Ce portrait d’Alexandre Salmon témoigne du caractère décidé de l’homme. Malheureusement, à 46 ans, il fut emporté par une épidémie de dysenterie.
Ce portrait d’Alexandre Salmon témoigne du caractère décidé de l’homme. Malheureusement, à 46 ans, il fut emporté par une épidémie de dysenterie.
TAHITI, le 21 mars 2019. De celui qui fut surnommé à son arrivée à Tahiti en 1841 « Monsieur Diamant », on sait tout ou presque, au moins si l’on se fie aux biographies concernant Alexandre Salmon, dont celle du père O’Reilly, publiée en 1962 dans « Tahitiens », incontournable répertoire bio-bibliographique de la Polynésie française.

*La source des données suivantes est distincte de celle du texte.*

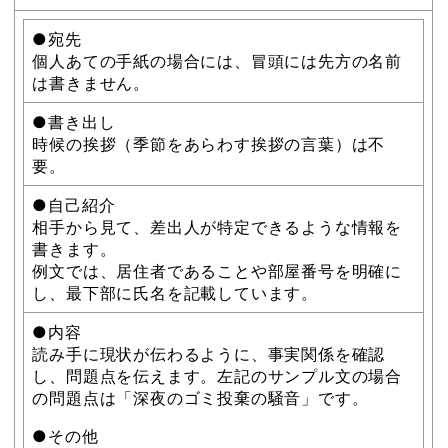
●宛先
個人あての手紙の場合には、冒頭には先方の名前
は書きません。
●書き出し
時候の挨拶（季節をあらわす挨拶の言葉）は不
要。
●自己紹介
相手から見て、差出人が特定できるような情報を
書きます。
例文では、居住者であることや部屋番号を明確に
し、最下部に氏名を記載しています。
●内容
読み手に現状が伝わるように、事実関係を確認
し、問題点を伝えます。左記のサンプル文の場合
の問題点は「深夜のゴミ投棄の騒音」です。
●その他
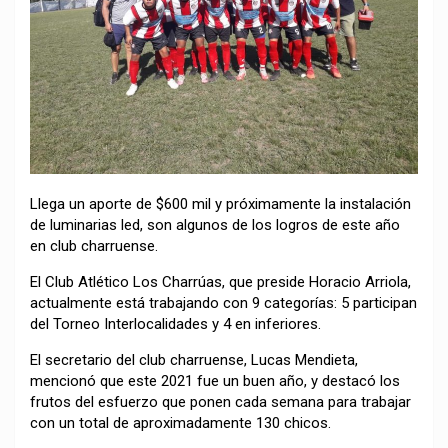
Llega un aporte de $600 mil y próximamente la instalación
de luminarias led, son algunos de los logros de este año
en club charruense.
El Club Atlético Los Charrúas, que preside Horacio Arriola,
actualmente está trabajando con 9 categorías: 5 participan
del Torneo Interlocalidades y 4 en inferiores.
El secretario del club charruense, Lucas Mendieta,
mencionó que este 2021 fue un buen año, y destacó los
frutos del esfuerzo que ponen cada semana para trabajar
con un total de aproximadamente 130 chicos.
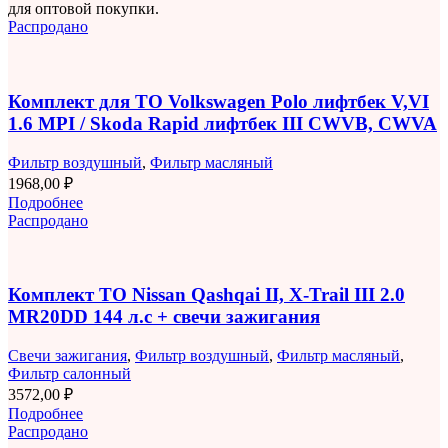
для оптовой покупки.
Распродано
Комплект для ТО Volkswagen Polo лифтбек V,VI
1.6 MPI / Skoda Rapid лифтбек III CWVB, CWVA
Фильтр воздушный
,
Фильтр масляный
1968,00
₽
Подробнее
Распродано
Комплект ТО Nissan Qashqai II, X-Trail III 2.0
MR20DD 144 л.с + свечи зажигания
Свечи зажигания
,
Фильтр воздушный
,
Фильтр масляный
,
Фильтр салонный
3572,00
₽
Подробнее
Распродано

Si nous revenons aujourd’hui sur le destin de cet homme, c’est avant tout pour la fulgurance de sa carrière et de sa réussite sociale, sachant qu’il est mort à seulement 46 ans.

Un quart de siècle ; c’est à la fois beaucoup et à la fois très peu quand on aspire à réussir pleinement sa vie et à laisser derrière soi des traces tangibles de son passage.

En vingt-cinq ans, au départ sur un simple malentendu, c’est ce que parvint à faire Alexandre Salmon (1820-1866) à Tahiti où il arriva au tout début de l’année 1841. Salmon était un citoyen britannique (né à Hastings, cité qui vit en 1066 le Normand Guillaume le Conquérant balayer de son trône le dernier roi anglo-saxon d’Angleterre, Harold Godwinson).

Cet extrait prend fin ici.